The Church’s Oldest Song Book

2143980427_c96f3ee879_m“The Lord is my shepherd, I shall not want … ” When a minister recites these memorable words before a congregation grieving a tragedy that has struck them, that minister is repeating a psalm that has comforted God’s dear children for more than 3000 years.

Psalm 23 is attributed to David, the shepherd king, and has been recited across the centuries in public worship by those rich in faith or whispered in lonely places by the imprisoned, sick, forlorn or betrayed. The shepherd psalm has great power to inspire faith.

But it’s just one of 150 psalms, though likely the best known and most loved of them all. There are many more in this ancient collection that give renewed strength to go on. For example, “The Lord is my light and my salvation — / whom shall I fear? / The Lord is the stronghold of my life — / of whom then shall I be afraid?” (Psalm 27:1).

You may be curious as I am to know how God used humans to bring this collection of his inspired word into existence. No one knows for sure but one possibility is that Cyrus, ruler of Persia played a role. Late in the sixth century B.C. God moved him to give permission to the exiled people of Israel to return to their native land with the weighty task of rebuilding their demolished temple and restoring their practices of worship.

Certain Jewish patriots among them must have asked from whence would the worship music come for this rebuilding. It is possible that Ezra, the priest, saw the need and set about sorting the thousands of sacred poems of the nation to arrive at the 150 finally chosen.

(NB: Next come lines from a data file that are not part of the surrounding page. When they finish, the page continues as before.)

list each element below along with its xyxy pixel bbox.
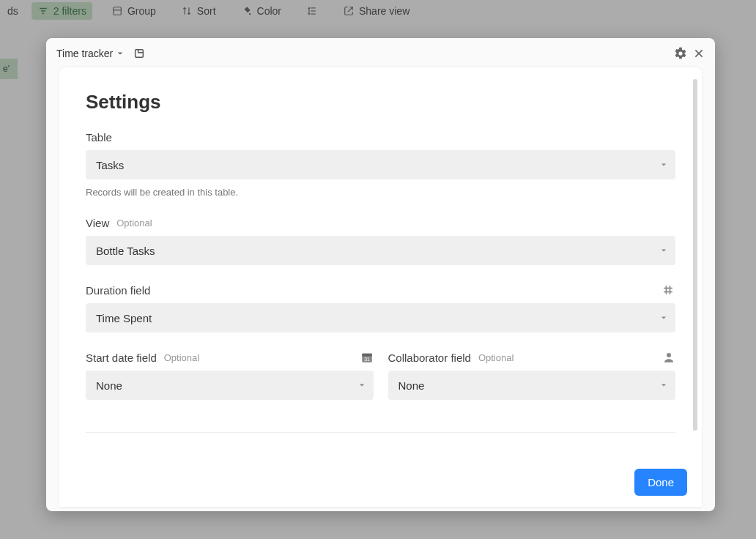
start-date-label: Start date field bbox=[86, 352, 157, 364]
start-date-optional: Optional bbox=[164, 352, 199, 363]
field-view: View Optional Bottle Tasks bbox=[86, 215, 675, 265]
caret-down-icon bbox=[661, 248, 667, 253]
modal-title: Time tracker bbox=[56, 48, 113, 59]
caret-down-icon bbox=[661, 315, 667, 321]
field-table: Table Tasks Records will be created in t… bbox=[86, 130, 675, 198]
view-value: Bottle Tasks bbox=[96, 245, 155, 257]
open-window-icon[interactable] bbox=[133, 48, 145, 59]
start-date-value: None bbox=[96, 379, 122, 392]
collaborator-optional: Optional bbox=[478, 352, 514, 363]
table-label: Table bbox=[86, 131, 112, 144]
table-select[interactable]: Tasks bbox=[86, 150, 675, 179]
settings-card: Settings Table Tasks Records will be cre… bbox=[59, 67, 702, 507]
view-optional: Optional bbox=[116, 218, 152, 228]
field-start-date: Start date field Optional 31 None bbox=[86, 350, 374, 400]
number-icon bbox=[661, 283, 675, 297]
duration-label: Duration field bbox=[86, 284, 150, 297]
settings-footer: Done bbox=[59, 457, 702, 507]
settings-gear-icon[interactable] bbox=[674, 47, 687, 60]
collaborator-value: None bbox=[399, 379, 425, 392]
svg-rect-9 bbox=[136, 50, 144, 58]
modal: Time tracker Settings Table Tasks bbox=[46, 38, 715, 511]
start-date-select[interactable]: None bbox=[86, 371, 374, 400]
calendar-icon: 31 bbox=[360, 351, 374, 364]
collaborator-label: Collaborator field bbox=[388, 352, 471, 364]
caret-down-icon bbox=[359, 382, 365, 388]
field-collaborator: Collaborator field Optional None bbox=[388, 350, 676, 400]
caret-down-icon bbox=[661, 162, 667, 168]
collaborator-select[interactable]: None bbox=[388, 371, 676, 400]
svg-text:31: 31 bbox=[364, 357, 370, 362]
svg-point-19 bbox=[667, 353, 671, 357]
table-helper: Records will be created in this table. bbox=[86, 187, 675, 198]
field-duration: Duration field Time Spent bbox=[86, 283, 675, 332]
section-divider bbox=[86, 432, 675, 433]
view-label: View bbox=[86, 217, 109, 229]
modal-title-dropdown[interactable]: Time tracker bbox=[56, 48, 123, 59]
person-icon bbox=[662, 351, 675, 364]
caret-down-icon bbox=[117, 51, 123, 56]
duration-select[interactable]: Time Spent bbox=[86, 303, 675, 332]
settings-scroll-area: Settings Table Tasks Records will be cre… bbox=[59, 67, 702, 457]
caret-down-icon bbox=[661, 382, 667, 388]
settings-heading: Settings bbox=[86, 91, 675, 114]
view-select[interactable]: Bottle Tasks bbox=[86, 236, 675, 265]
table-value: Tasks bbox=[96, 159, 124, 171]
modal-header: Time tracker bbox=[46, 38, 715, 67]
duration-value: Time Spent bbox=[96, 312, 152, 324]
close-icon[interactable] bbox=[693, 48, 705, 59]
done-button[interactable]: Done bbox=[634, 469, 687, 496]
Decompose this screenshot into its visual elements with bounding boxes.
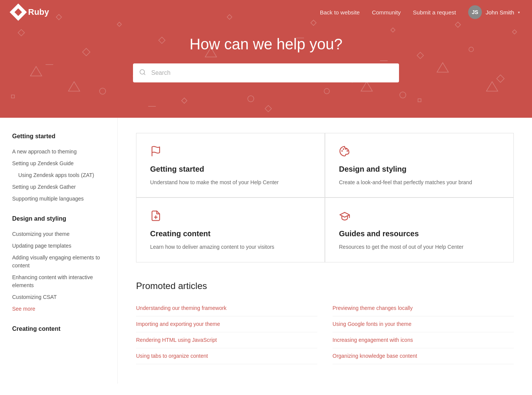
sidebar-link-csat[interactable]: Customizing CSAT bbox=[12, 291, 105, 303]
logo-icon bbox=[10, 3, 27, 21]
svg-point-25 bbox=[248, 96, 254, 102]
sidebar-link-languages[interactable]: Supporting multiple languages bbox=[12, 193, 105, 205]
promoted-link-6[interactable]: Using Google fonts in your theme bbox=[332, 316, 514, 332]
svg-point-41 bbox=[345, 149, 347, 150]
search-icon bbox=[139, 69, 146, 77]
sidebar: Getting started A new approach to themin… bbox=[0, 118, 118, 384]
svg-point-26 bbox=[324, 88, 329, 94]
main-content: Getting started Understand how to make t… bbox=[118, 118, 532, 384]
svg-rect-11 bbox=[417, 52, 424, 59]
promoted-col-right: Previewing theme changes locally Using G… bbox=[332, 300, 514, 364]
flag-icon bbox=[150, 145, 311, 160]
promoted-link-4[interactable]: Using tabs to organize content bbox=[136, 348, 317, 364]
sidebar-link-new-approach[interactable]: A new approach to theming bbox=[12, 146, 105, 158]
svg-rect-7 bbox=[265, 106, 272, 112]
avatar: JS bbox=[468, 5, 482, 19]
brand-name: Ruby bbox=[28, 7, 49, 17]
svg-rect-2 bbox=[82, 48, 90, 56]
logo-link[interactable]: Ruby bbox=[12, 6, 49, 18]
nav-links: Back to website Community Submit a reque… bbox=[320, 5, 520, 19]
promoted-link-3[interactable]: Rendering HTML using JavaScript bbox=[136, 332, 317, 348]
card-creating-content[interactable]: Creating content Learn how to deliver am… bbox=[136, 198, 325, 262]
content-area: Getting started A new approach to themin… bbox=[0, 118, 532, 384]
promoted-link-7[interactable]: Increasing engagement with icons bbox=[332, 332, 514, 348]
sidebar-link-page-templates[interactable]: Updating page templates bbox=[12, 240, 105, 252]
graduation-icon bbox=[339, 210, 500, 224]
card-guides-title: Guides and resources bbox=[339, 229, 500, 238]
promoted-col-left: Understanding our theming framework Impo… bbox=[136, 300, 317, 364]
svg-point-28 bbox=[469, 47, 473, 52]
sidebar-section-design: Design and styling bbox=[12, 215, 105, 222]
search-bar bbox=[133, 63, 399, 82]
svg-rect-13 bbox=[497, 75, 504, 82]
sidebar-link-see-more[interactable]: See more bbox=[12, 303, 105, 315]
svg-marker-16 bbox=[68, 82, 80, 91]
svg-rect-0 bbox=[18, 30, 25, 36]
category-cards-grid: Getting started Understand how to make t… bbox=[136, 133, 514, 262]
svg-rect-14 bbox=[512, 30, 516, 34]
card-design-title: Design and styling bbox=[339, 165, 500, 174]
svg-marker-22 bbox=[486, 82, 498, 91]
submit-request-link[interactable]: Submit a request bbox=[413, 9, 456, 16]
card-creating-content-desc: Learn how to deliver amazing content to … bbox=[150, 243, 311, 251]
svg-rect-33 bbox=[11, 95, 14, 98]
promoted-articles-section: Promoted articles Understanding our them… bbox=[136, 281, 514, 364]
sidebar-link-visual-elements[interactable]: Adding visually engaging elements to con… bbox=[12, 252, 105, 272]
svg-rect-4 bbox=[159, 37, 165, 44]
card-getting-started-desc: Understand how to make the most of your … bbox=[150, 178, 311, 186]
svg-point-40 bbox=[343, 149, 344, 150]
svg-point-42 bbox=[347, 150, 348, 152]
card-design-desc: Create a look-and-feel that perfectly ma… bbox=[339, 178, 500, 186]
hero-title: How can we help you? bbox=[190, 36, 342, 53]
promoted-title: Promoted articles bbox=[136, 281, 514, 291]
promoted-link-1[interactable]: Understanding our theming framework bbox=[136, 300, 317, 316]
sidebar-section-creating-content: Creating content bbox=[12, 325, 105, 332]
promoted-link-2[interactable]: Importing and exporting your theme bbox=[136, 316, 317, 332]
promoted-link-8[interactable]: Organizing knowledge base content bbox=[332, 348, 514, 364]
promoted-grid: Understanding our theming framework Impo… bbox=[136, 300, 514, 364]
svg-rect-10 bbox=[391, 28, 395, 32]
svg-line-37 bbox=[144, 73, 145, 74]
svg-point-23 bbox=[100, 88, 106, 94]
file-plus-icon bbox=[150, 210, 311, 224]
sidebar-link-interactive-elements[interactable]: Enhancing content with interactive eleme… bbox=[12, 272, 105, 291]
sidebar-link-setup-guide[interactable]: Setting up Zendesk Guide bbox=[12, 158, 105, 169]
card-guides-resources[interactable]: Guides and resources Resources to get th… bbox=[325, 198, 514, 262]
back-to-website-link[interactable]: Back to website bbox=[320, 9, 360, 16]
user-menu-chevron-icon: ▾ bbox=[518, 10, 520, 14]
user-menu[interactable]: JS John Smith ▾ bbox=[468, 5, 520, 19]
palette-icon bbox=[339, 145, 500, 160]
svg-point-39 bbox=[341, 150, 343, 152]
sidebar-section-getting-started: Getting started bbox=[12, 133, 105, 140]
card-getting-started[interactable]: Getting started Understand how to make t… bbox=[136, 133, 325, 198]
svg-rect-35 bbox=[418, 99, 421, 102]
svg-marker-20 bbox=[361, 82, 372, 91]
navbar: Ruby Back to website Community Submit a … bbox=[0, 0, 532, 24]
card-getting-started-title: Getting started bbox=[150, 165, 311, 174]
svg-rect-5 bbox=[182, 98, 187, 103]
sidebar-link-customize-theme[interactable]: Customizing your theme bbox=[12, 228, 105, 240]
promoted-link-5[interactable]: Previewing theme changes locally bbox=[332, 300, 514, 316]
card-design-styling[interactable]: Design and styling Create a look-and-fee… bbox=[325, 133, 514, 198]
community-link[interactable]: Community bbox=[372, 9, 401, 16]
user-name: John Smith bbox=[486, 9, 514, 16]
svg-marker-21 bbox=[437, 63, 448, 72]
card-creating-content-title: Creating content bbox=[150, 229, 311, 238]
sidebar-link-gather[interactable]: Setting up Zendesk Gather bbox=[12, 181, 105, 193]
search-input[interactable] bbox=[133, 63, 399, 82]
svg-point-27 bbox=[400, 92, 406, 98]
card-guides-desc: Resources to get the most of out of your… bbox=[339, 243, 500, 251]
svg-marker-15 bbox=[30, 66, 42, 76]
sidebar-link-zat[interactable]: Using Zendesk apps tools (ZAT) bbox=[12, 169, 105, 181]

Another possibility is that a company of cult-prophets may have anticipated the need and set into motion the search, and it was they who did the sorting.

Whatever the case, we know the psalter has selections from many sources composed across more than 1000 years. Psalm 90 is attributed to Moses. At least 73 of the 150 psalms are attributed to David, who lived three centuries later. It is believed some psalms were even composed after the exile.

In the 16th century A.D., Martin Luther called the Psalter “The Bible in miniature.” As such, it holds a special relationship to both Old and New Testaments. For example, there are 207 verses from the Old Testament quoted in the New Testament, and 116 of these are from the Psalms.

The psalms are unmatched instruments for worship. Consider how our Lord leaned on them for strength. At the close of his last meal with his disciples, he and the eleven sang together the Hallel, Psalms 113–118. From his cross, and feeling abandoned, our Lord Jesus chose to cry out in the opening words of Psalm 22, “My God, my God, why have you forsaken me?”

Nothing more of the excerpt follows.